First, determine whether you are working with a problem to solve (either/or) and the alternative (both/and) where you need both poles working at their highest level to increase success for your organization. An example from working with schools:
The school had a high number of experienced staff retiring. The school hired a high number of new teachers to replace those who were retiring and to add staff for new curriculum initiatives. Bringing new staff into an existing organization can create conflict. When new people come into the group, existing staff might be cautious to see if trust can be built. A leader’s job is to keep the focus on the goal of the organization, LEARNING. To build trust, increase collaboration, and to create the conditions where there is psychological safety involves using all the talent available to increase adult and student learning. See Amy Edmondson’s (2019) work for more on psychological safety.

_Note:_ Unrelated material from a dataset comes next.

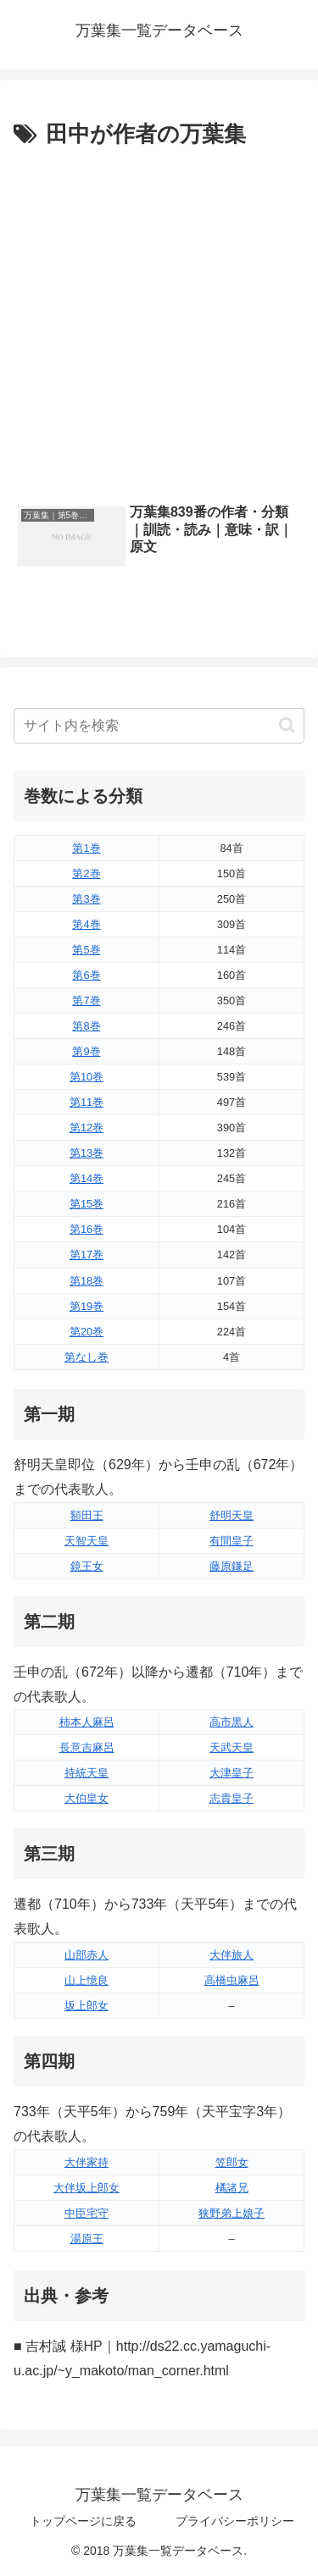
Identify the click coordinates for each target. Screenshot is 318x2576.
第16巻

As leaders, please do not employ the “Bo Peep” style of leadership. ‘Leave them alone and they will come home.’ Leaders are critical in building effective learning environments. Treating the change of employees as a problem can create more problems. If we treat this as a polarity to leverage, we can get the best of both experienced staff and those new to the organization while limiting the downsides of both groups.
Here is a simplified example for a school. To use the process for an effective description with action steps would involve a more complete document.

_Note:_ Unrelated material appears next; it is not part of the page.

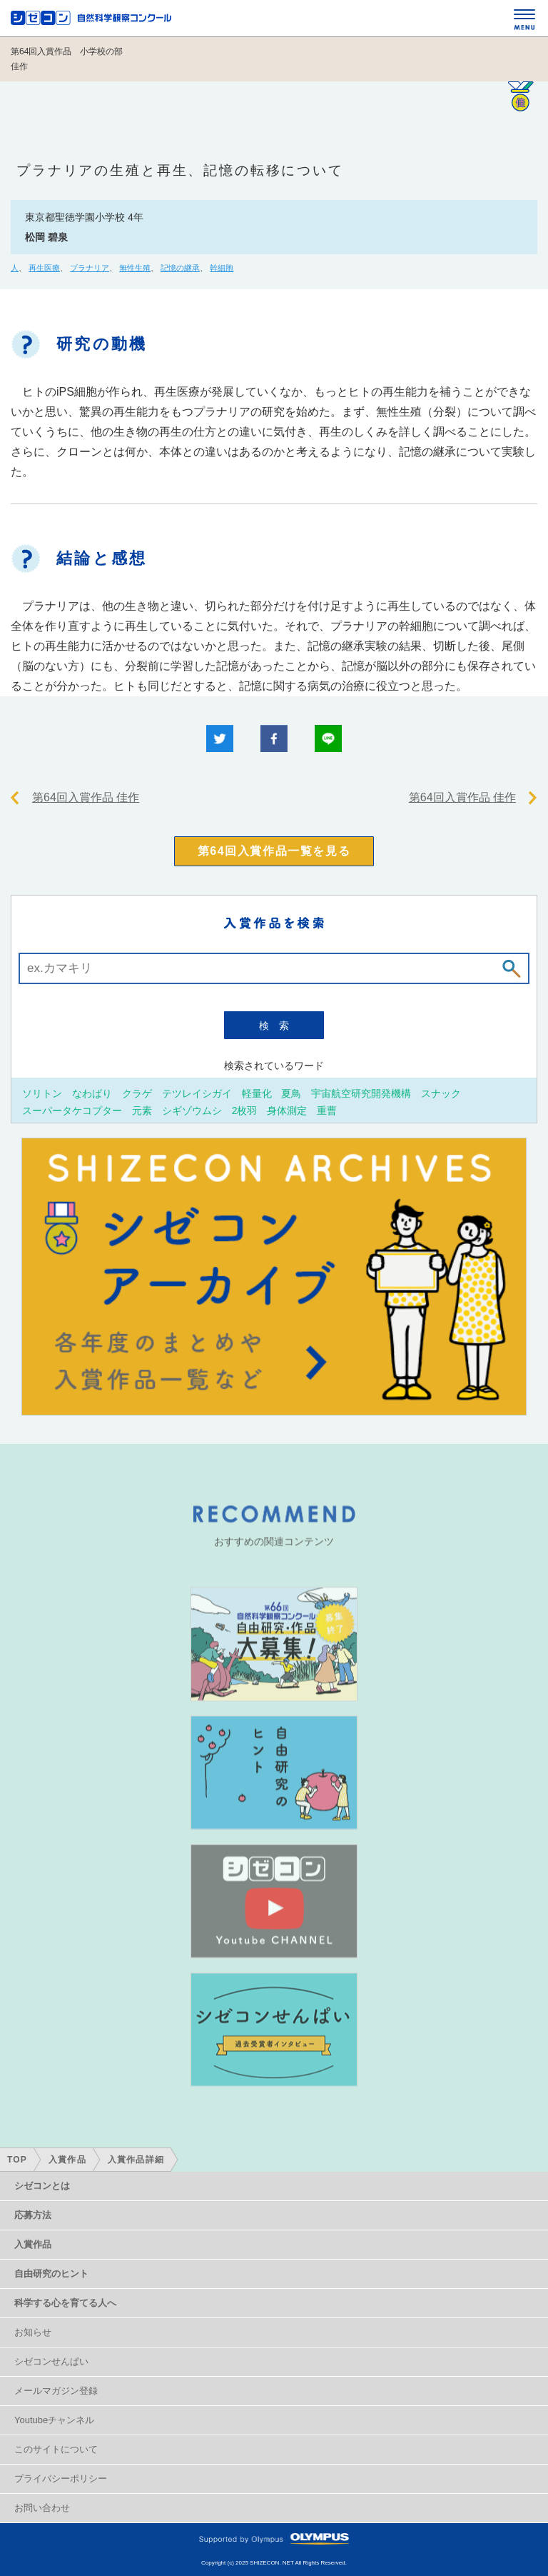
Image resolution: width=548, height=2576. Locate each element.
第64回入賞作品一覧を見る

Highest Goal: High collaboration sharing repertoire for learning
Values of Experienced Staff Values of Newer Staff
Experience with programs & Assessment Wants to learn new ways of teaching
Political Savvy Likes new challenges
Relationships to the community Is comfortable with new technology
Fears of only having Experienced Staff Fears of only having newer Staff
May not be as willing to coach/advise activities Saying ‘yes’ to too many things
Attracted to status quo Try things without seeing consequences
Do my own thing, it always worked before Feeling rejected by current system
Worse Outcome: Fragmented and isolated staff
So, leadership should be focused on staying in the top part of this organizer, on both sides, to get the best of both groups. Of course, there are people in the middle of their careers as well. Developing leadership of mid-career people will be critical for smoother transitions.
Leaders also must monitor when the organization slips into the lower half. One of the strategies is to move diagonally. If, for instance, the group moves to the lower right, leadership needs to help move to the upper left and vis-a-versa (lower left to upper right) to help correct possible more negative consequences.
Leveraging Polarities has many possibilities. Think about the following polarities where both are important and picking one side is NOT the answer. You can think about polarities in your own organization. Here are some of the more common polarities:
- Individual and Group
- Content and Process
- Centralization and Decentralization
- Short term and Long term
- Task and Relationship
- New Technology and Existing Technology
- Espoused Theory and Theory in Action
As we incorporate Leveraging Polarities into our repertoire of working with people, more options and possibilities open up We can shift win/lose, when appropriate, to getting the best of both worlds for better results for our organizations and the people we serve.
Try it, you will like it.
Edmondson, Amy. (2019). The Fearless Organization. Hoboken, NJ: John Wiley & Sons
Johnson, Barry. (1992). Polarity management. Amherst, MA: HRD Press, Inc.
Sommers, William. (2020). Responding to Resistance: 30 Ways to Manage Conflict. Bloomington, IN: Solution Tree.